É preciso imaginar Beckett feliz

Uma montagem da carioca Armazém Companhia de Teatro, a peça Dias felizes dividiu o público entre os que admiraram a montagem e aqueles que a considerou "indigesta"

TEXTO Mario Helio

05 de Abril de 2026

Foto Lina Sumizono/Festival de Curitiba/Divulgação

Ontem, no Guairinha, em Curitiba, a peça Dias felizes, deve ter cumprido o que se espera sempre que se apresente algo de Samuel Beckett. Há os admiradores da profundidade e complexidade dos seus textos, e os nada comovidos com a representação do tédio. Para estes o sentimento é de estar diante de uma coisa chata. Ou pior. “Indigesta”, disse uma expectadora, enquanto saía, antes de terminar o espetáculo. Uma montagem da carioca Armazém Companhia de Teatro.

Quantas das mais de 400 pessoas que ocupavam as cadeiras do espaço menor do Guaíra aplaudiram realmente com convicção? Uma pergunta assim pode ser a exteriorização de uma mera curiosidade ou uma provocação para uma ação mais consequente. O estudo das plateias, não somente do que se oferece às audiências.
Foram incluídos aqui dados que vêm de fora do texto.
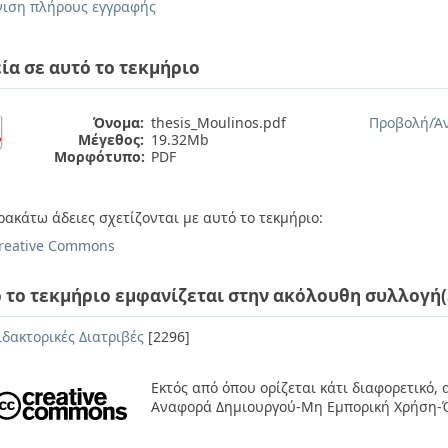
ιση πλήρους εγγραφής
ία σε αυτό το τεκμήριο
Όνομα:
thesis_Moulinos.pdf
Προβολή/
Ά
Μέγεθος:
19.32Mb
Μορφότυπο:
PDF
ρακάτω άδειες σχετίζονται με αυτό το τεκμήριο:
reative Commons
 το τεκμήριο εμφανίζεται στην ακόλουθη συλλογή(
ιδακτορικές Διατριβές
[2296]
Εκτός από όπου ορίζεται κάτι διαφορετικό,
Αναφορά Δημιουργού-Μη Εμπορική Χρήση-Ό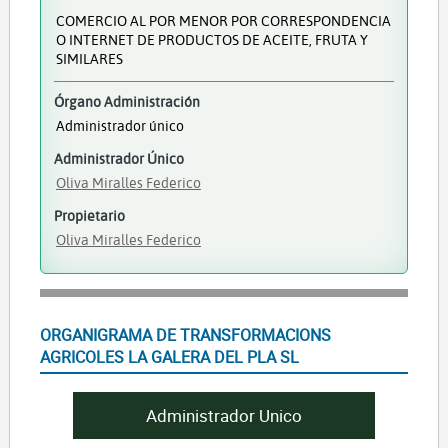
COMERCIO AL POR MENOR POR CORRESPONDENCIA
O INTERNET DE PRODUCTOS DE ACEITE, FRUTA Y
SIMILARES
Órgano Administración
Administrador único
Administrador Único
Oliva Miralles Federico
Propietario
Oliva Miralles Federico
ORGANIGRAMA DE TRANSFORMACIONS
AGRICOLES LA GALERA DEL PLA SL
Administrador Unico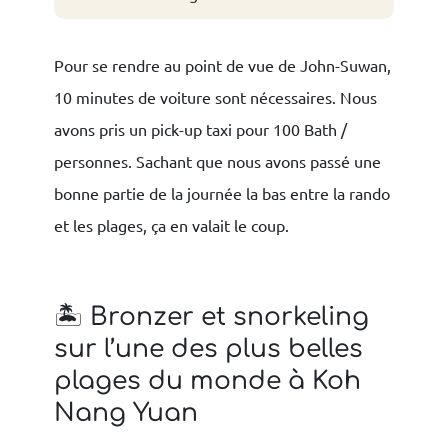
Pour se rendre au point de vue de John-Suwan,
10 minutes de voiture sont nécessaires. Nous
avons pris un pick-up taxi pour 100 Bath /
personnes. Sachant que nous avons passé une
bonne partie de la journée la bas entre la rando
et les plages, ça en valait le coup.
🏝 Bronzer et snorkeling
sur l’une des plus belles
plages du monde à Koh
Nang Yuan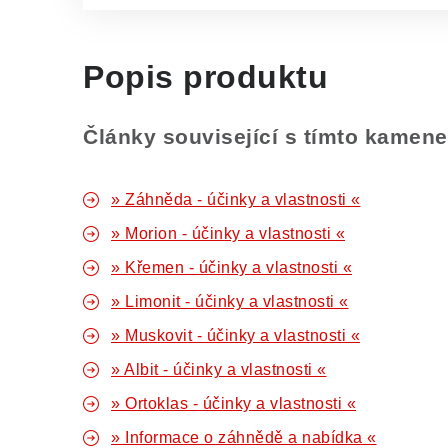
Popis produktu
Články související s tímto kamen
» Záhněda - účinky a vlastnosti «
» Morion - účinky a vlastnosti «
» Křemen - účinky a vlastnosti «
» Limonit - účinky a vlastnosti «
» Muskovit - účinky a vlastnosti «
» Albit - účinky a vlastnosti «
» Ortoklas - účinky a vlastnosti «
» Informace o záhnědě a nabídka «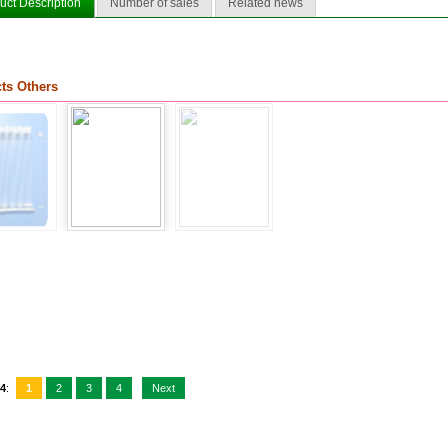
uct Description
Number of sales
Related news
ts Others
/4
:
1
2
3
4
Next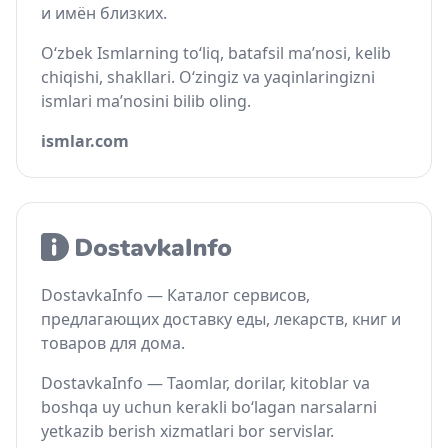
и имён близких.
O‘zbek Ismlarning to‘liq, batafsil ma’nosi, kelib
chiqishi, shakllari. O‘zingiz va yaqinlaringizni
ismlari ma’nosini bilib oling.
ismlar.com
DostavkaInfo — Каталог сервисов,
предлагающих доставку еды, лекарств, книг и
товаров для дома.
DostavkaInfo — Taomlar, dorilar, kitoblar va
boshqa uy uchun kerakli bo‘lagan narsalarni
yetkazib berish xizmatlari bor servislar.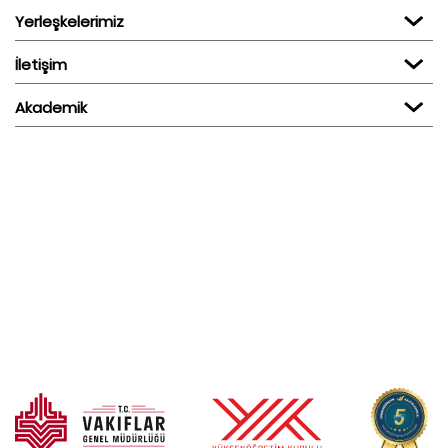
Yerleşkelerimiz
İletişim
Akademik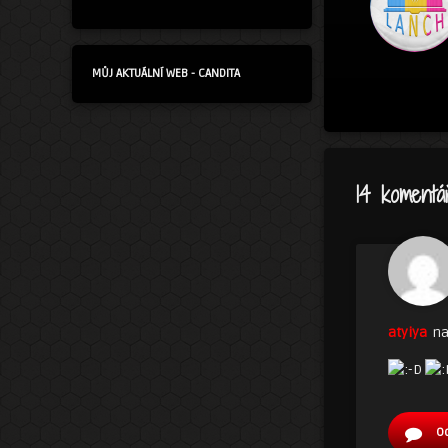
MŮJ AKTUÁLNÍ WEB - CANDITA
14 komentá
atyiya
na
O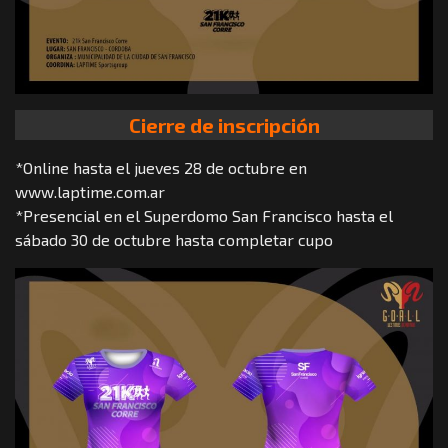
Cierre de inscripción
*Online hasta el jueves 28 de octubre en
www.laptime.com.ar
*Presencial en el Superdomo San Francisco hasta el
sábado 30 de octubre hasta completar cupo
Não, os textos de Beckett – e isto não limita ao seu teatro – não são de fácil digestão. Significa que quase setenta anos depois da primeira estreia de Dias felizes, continua intacto o seu retrogosto. Varia apenas a qualidade da montagem e desempenho das atrizes e atores que dão corpo e voz a Winnie e Willie. A que pôde ser assistida ontem no Festival de Teatro de Curitiba mostrou muito boa qualidade. Desde a inteligência arquitetônica do cenário. Tão despojado de quase tudo como as vidas arruinadas que mostrava.

De certo modo, tem-se aí um jogo. Onde as mazelas humanas provocam um riso meio sem graça – e houve vários momentos de risadas da plateia. Todos que assistem sabem a que assistem, e não é nada agradável. Mesmo que não entendam propriamente muito. Nisto se cumpre o propósito – se há – no absurdo, e nunca encena a felicidade. Não deve ter sido por acaso que, ao decidir fazer um filme, Beckett tenha escolhido justamente Buster Keaton, aquele que nunca ria ou sorria.

Em Dias felizes não há salvação. Ela não existe para os humanos, segundo Kafka, precursor do absurdo. Se fosse preciso escolher uma palavra para sintetizar aquela pouco mais de uma hora no Guairinha, talvez o melhor termo seja “ricercare”. A palavra da música que significa, ao mesmo tempo, buscar e indagar. Não se trata de um perpetuum mobile. Ali há, mesmo escasso, um movimento, de vidas. Energia. Como se o pobre casal fosse um Sísifo duplicado. É preciso imaginar Sísifo feliz, disse outro autor do teatro do absurdo: Camus. Serve a frase para ele e Beckett, e, talvez, também, para os que gostam de ambos.